* _Your assignment_
Set down exactly the lines below, starting at the one that contains "להבין את המהות" and ending at the one that contains "שאתם המשתמשים העליתם", with both of those lines included and nothing else.

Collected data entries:
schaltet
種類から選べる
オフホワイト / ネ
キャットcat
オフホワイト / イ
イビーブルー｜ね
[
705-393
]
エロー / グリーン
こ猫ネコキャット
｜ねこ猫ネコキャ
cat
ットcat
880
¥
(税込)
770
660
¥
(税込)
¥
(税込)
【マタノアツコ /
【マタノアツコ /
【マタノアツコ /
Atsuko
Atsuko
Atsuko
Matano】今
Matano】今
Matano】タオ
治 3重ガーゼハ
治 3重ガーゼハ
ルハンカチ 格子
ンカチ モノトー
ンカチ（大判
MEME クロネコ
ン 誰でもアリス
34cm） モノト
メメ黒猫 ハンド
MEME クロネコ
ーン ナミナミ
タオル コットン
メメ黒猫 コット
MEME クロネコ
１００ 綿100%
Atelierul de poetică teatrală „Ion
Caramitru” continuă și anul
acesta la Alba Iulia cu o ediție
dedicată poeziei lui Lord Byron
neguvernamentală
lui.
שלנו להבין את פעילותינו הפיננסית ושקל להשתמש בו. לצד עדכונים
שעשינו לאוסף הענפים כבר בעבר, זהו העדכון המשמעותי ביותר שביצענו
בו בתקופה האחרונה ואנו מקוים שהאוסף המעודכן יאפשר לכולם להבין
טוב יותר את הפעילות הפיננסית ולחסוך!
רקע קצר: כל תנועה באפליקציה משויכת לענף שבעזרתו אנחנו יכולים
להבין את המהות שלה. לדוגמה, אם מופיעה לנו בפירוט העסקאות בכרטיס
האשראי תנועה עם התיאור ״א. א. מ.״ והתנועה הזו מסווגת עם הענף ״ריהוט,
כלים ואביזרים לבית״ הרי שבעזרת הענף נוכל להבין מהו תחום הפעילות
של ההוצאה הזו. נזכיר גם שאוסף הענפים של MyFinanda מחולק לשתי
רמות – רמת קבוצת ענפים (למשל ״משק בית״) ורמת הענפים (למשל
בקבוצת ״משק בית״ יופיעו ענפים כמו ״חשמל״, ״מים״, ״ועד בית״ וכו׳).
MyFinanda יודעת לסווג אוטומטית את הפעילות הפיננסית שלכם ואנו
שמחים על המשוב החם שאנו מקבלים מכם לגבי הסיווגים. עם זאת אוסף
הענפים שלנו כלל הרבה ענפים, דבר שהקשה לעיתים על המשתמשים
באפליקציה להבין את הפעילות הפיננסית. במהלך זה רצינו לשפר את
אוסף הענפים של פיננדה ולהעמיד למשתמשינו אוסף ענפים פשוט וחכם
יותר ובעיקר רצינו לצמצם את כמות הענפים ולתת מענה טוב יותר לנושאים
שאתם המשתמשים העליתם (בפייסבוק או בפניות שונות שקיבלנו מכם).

---

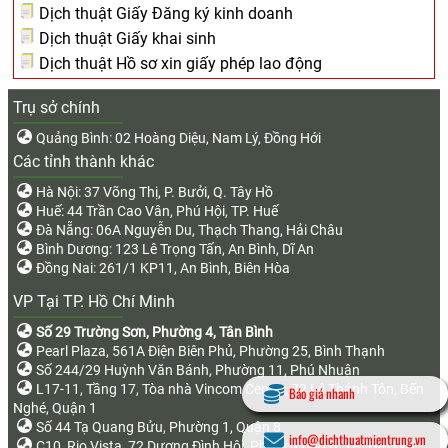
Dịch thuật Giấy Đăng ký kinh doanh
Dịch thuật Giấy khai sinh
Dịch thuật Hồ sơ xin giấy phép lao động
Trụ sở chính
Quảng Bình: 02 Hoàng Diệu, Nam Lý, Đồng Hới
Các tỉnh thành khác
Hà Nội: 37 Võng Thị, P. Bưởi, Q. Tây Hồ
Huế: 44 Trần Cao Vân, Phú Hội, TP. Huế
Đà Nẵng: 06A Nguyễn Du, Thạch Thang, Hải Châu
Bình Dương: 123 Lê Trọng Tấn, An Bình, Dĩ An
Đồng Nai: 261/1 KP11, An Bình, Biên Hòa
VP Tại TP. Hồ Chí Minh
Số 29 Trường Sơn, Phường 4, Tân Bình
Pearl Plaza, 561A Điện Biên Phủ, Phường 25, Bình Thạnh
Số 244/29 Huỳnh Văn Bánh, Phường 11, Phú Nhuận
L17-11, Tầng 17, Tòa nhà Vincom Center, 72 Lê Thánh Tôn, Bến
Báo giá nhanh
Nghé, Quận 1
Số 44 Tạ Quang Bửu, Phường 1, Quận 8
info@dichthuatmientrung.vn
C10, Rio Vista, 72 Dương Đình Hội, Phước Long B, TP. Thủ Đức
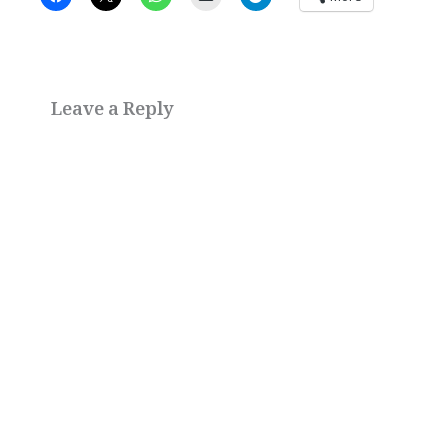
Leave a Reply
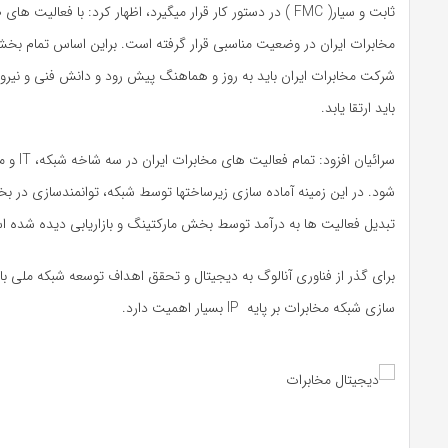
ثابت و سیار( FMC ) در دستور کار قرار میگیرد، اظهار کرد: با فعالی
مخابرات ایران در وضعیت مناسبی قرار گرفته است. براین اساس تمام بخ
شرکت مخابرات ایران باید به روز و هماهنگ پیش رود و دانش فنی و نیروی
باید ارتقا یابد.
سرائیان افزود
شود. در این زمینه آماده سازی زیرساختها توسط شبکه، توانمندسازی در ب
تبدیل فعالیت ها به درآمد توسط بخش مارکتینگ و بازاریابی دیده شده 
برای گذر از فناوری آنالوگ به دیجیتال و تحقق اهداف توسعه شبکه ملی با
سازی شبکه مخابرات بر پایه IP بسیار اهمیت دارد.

* _Solution to the problem_
להבין את המהות שלה. לדוגמה, אם מופיעה לנו בפירוט העסקאות בכרטיס
האשראי תנועה עם התיאור ״א. א. מ.״ והתנועה הזו מסווגת עם הענף ״ריהוט,
כלים ואביזרים לבית״ הרי שבעזרת הענף נוכל להבין מהו תחום הפעילות
של ההוצאה הזו. נזכיר גם שאוסף הענפים של MyFinanda מחולק לשתי
רמות – רמת קבוצת ענפים (למשל ״משק בית״) ורמת הענפים (למשל
בקבוצת ״משק בית״ יופיעו ענפים כמו ״חשמל״, ״מים״, ״ועד בית״ וכו׳).
MyFinanda יודעת לסווג אוטומטית את הפעילות הפיננסית שלכם ואנו
שמחים על המשוב החם שאנו מקבלים מכם לגבי הסיווגים. עם זאת אוסף
הענפים שלנו כלל הרבה ענפים, דבר שהקשה לעיתים על המשתמשים
באפליקציה להבין את הפעילות הפיננסית. במהלך זה רצינו לשפר את
אוסף הענפים של פיננדה ולהעמיד למשתמשינו אוסף ענפים פשוט וחכם
יותר ובעיקר רצינו לצמצם את כמות הענפים ולתת מענה טוב יותר לנושאים
שאתם המשתמשים העליתם (בפייסבוק או בפניות שונות שקיבלנו מכם).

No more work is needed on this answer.